• _Assignment_:
Print the lines below from the line with "те, що Марія йшла за Ісусом як вірний друг і" to the line with "a kivitelezés, ne nyűg, hanem egy izgalmas" exactly, keeping both ends, and print no pictures.

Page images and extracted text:
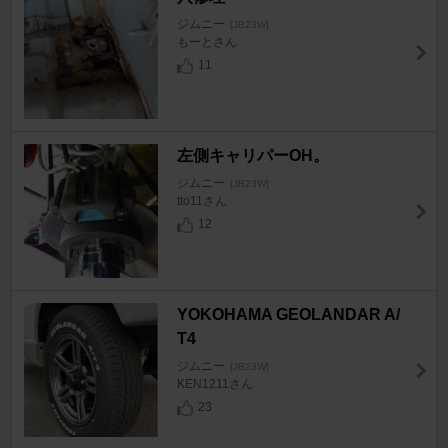
ジムニー
[JB23W]
もーとさん
11
左側キャリパーOH。
ジムニー
[JB23W]
tto11さん
12
YOKOHAMA GEOLANDAR A/
T4
ジムニー
[JB23W]
KEN1211さん
23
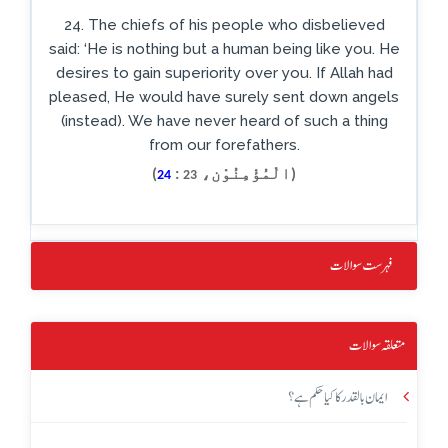
24. The chiefs of his people who disbelieved
said: ‘He is nothing but a human being like you. He
desires to gain superiority over you. If Allah had
pleased, He would have surely sent down angels
(instead). We have never heard of such a thing
from our forefathers.
(الْمُؤْمِنُوْن،
:
)
24
23
فہرست سوالات
متعلقہ سوالات
ایمان بالقدر کا کیا حکم ہے؟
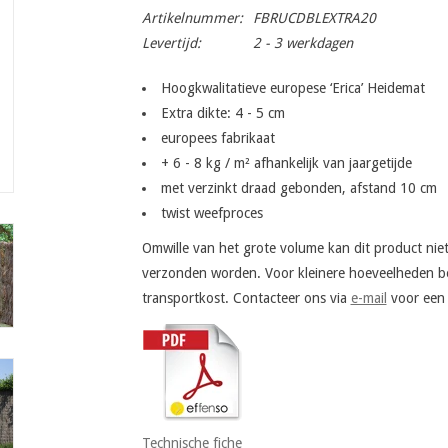
Artikelnummer:
FBRUCDBLEXTRA20
Levertijd:
2 - 3 werkdagen
Hoogkwalitatieve europese ‘Erica’ Heidemat
Extra dikte: 4 - 5 cm
europees fabrikaat
+ 6 - 8 kg / m² afhankelijk van jaargetijde
met verzinkt draad gebonden, afstand 10 cm
twist weefproces
Omwille van het grote volume kan dit product niet
verzonden worden. Voor kleinere hoeveelheden be
transportkost. Contacteer ons via
e-mail
voor een c
Technische fiche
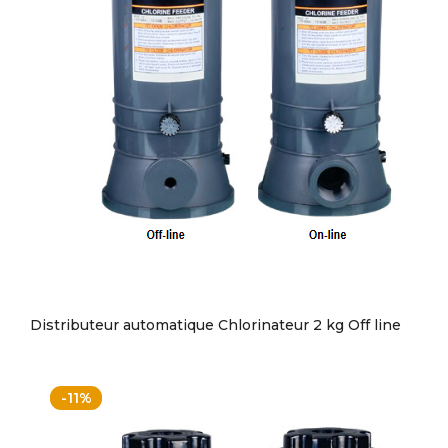
Distributeur automatique Chlorinateur 2 kg Off line
-11%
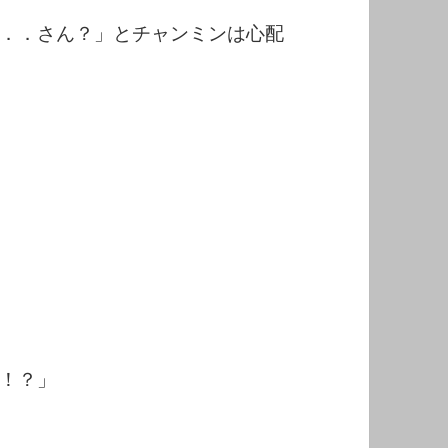
．．さん？」とチャンミンは心配
！？」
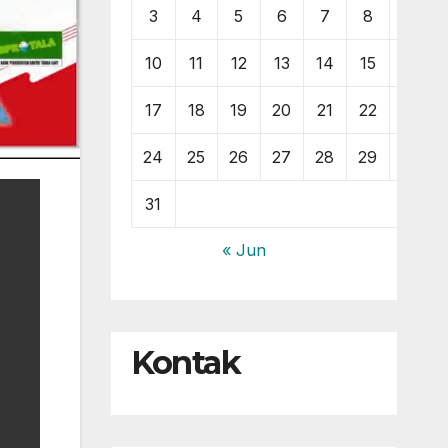
3
4
5
6
7
8
9
10
11
12
13
14
15
16
17
18
19
20
21
22
23
24
25
26
27
28
29
30
31
« Jun
Kontak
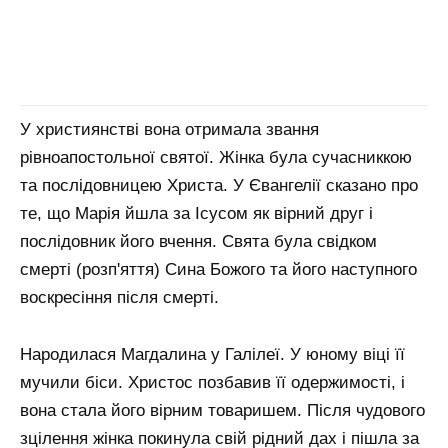
У християнстві вона отримала звання
рівноапостольної святої. Жінка була сучасниккою
та послідовницею Христа. У Євангелії сказано про
те, що Марія йшла за Ісусом як вірний друг і
послідовник його вчення. Свята була свідком
смерті (розп'яття) Сина Божого та його наступного
воскресіння після смерті.
Народилася Магдалина у Галілеї. У юному віці її
мучили біси. Христос позбавив її одержимості, і
вона стала його вірним товаришем. Після чудового
зцілення жінка покинула свій рідний дах і пішла за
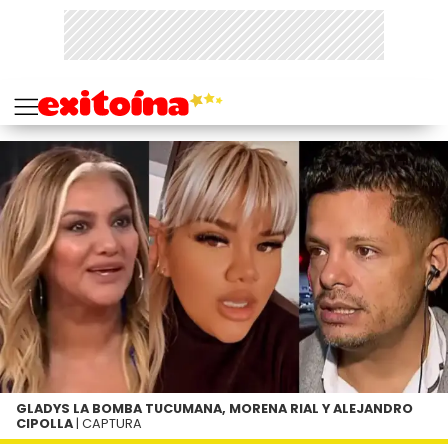
GLADYS LA BOMBA TUCUMANA, MORENA RIAL Y ALEJANDRO
CIPOLLA
| CAPTURA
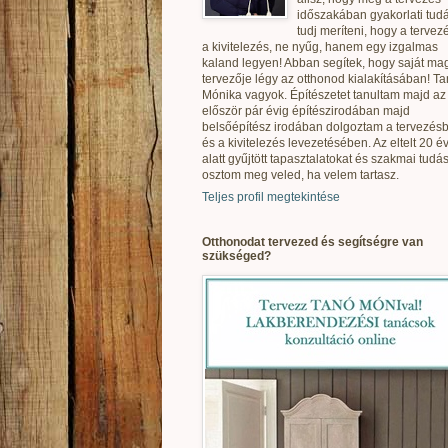
időszakában gyakorlati tudá
tudj meríteni, hogy a tervez
a kivitelezés, ne nyűg, hanem egy izgalmas
kaland legyen! Abban segítek, hogy saját ma
tervezője légy az otthonod kialakításában! T
Mónika vagyok. Építészetet tanultam majd az
először pár évig építészirodában majd
belsőépítész irodában dolgoztam a tervezés
és a kivitelezés levezetésében. Az eltelt 20 é
alatt gyűjtött tapasztalatokat és szakmai tudás
osztom meg veled, ha velem tartasz.
Teljes profil megtekintése
Otthonodat tervezed és segítségre van
szükséged?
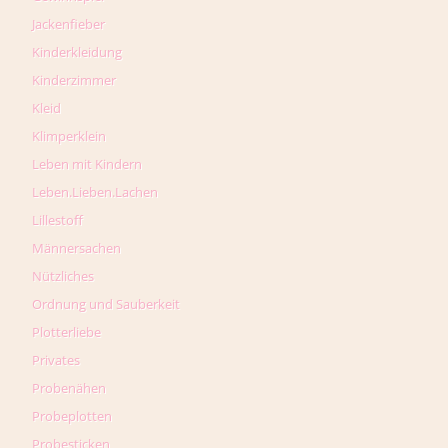
Jackenfieber
Kinderkleidung
Kinderzimmer
Kleid
Klimperklein
Leben mit Kindern
Leben.Lieben.Lachen
Lillestoff
Männersachen
Nützliches
Ordnung und Sauberkeit
Plotterliebe
Privates
Probenähen
Probeplotten
Probesticken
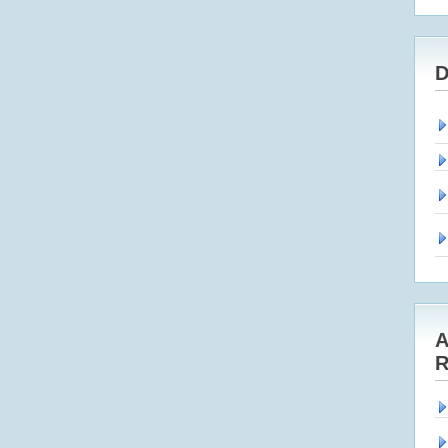
D
A
R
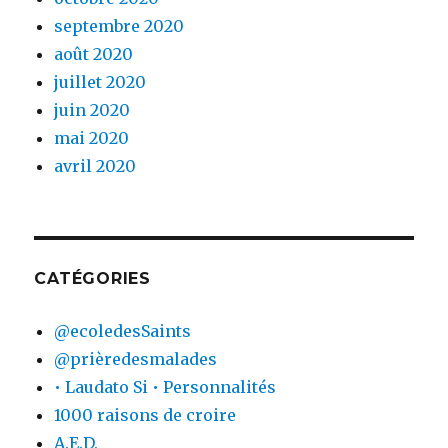
septembre 2020
août 2020
juillet 2020
juin 2020
mai 2020
avril 2020
CATÉGORIES
@ecoledesSaints
@prièredesmalades
• Laudato Si • Personnalités
1000 raisons de croire
A.E.D.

• _Answer below_:
те, що Марія йшла за Ісусом як вірний друг і
послідовник його вчення. Свята була свідком
смерті (розп'яття) Сина Божого та його наступного
воскресіння після смерті.
Народилася Магдалина у Галілеї. У юному віці її
мучили біси. Христос позбавив її одержимості, і
вона стала його вірним товаришем. Після чудового
зцілення жінка покинула свій рідний дах і пішла за
GLADYS LA BOMBA TUCUMANA, MORENA RIAL Y ALEJANDRO
CIPOLLA
| CAPTURA
időszakában gyakorlati tudá
tudj meríteni, hogy a tervez
a kivitelezés, ne nyűg, hanem egy izgalmas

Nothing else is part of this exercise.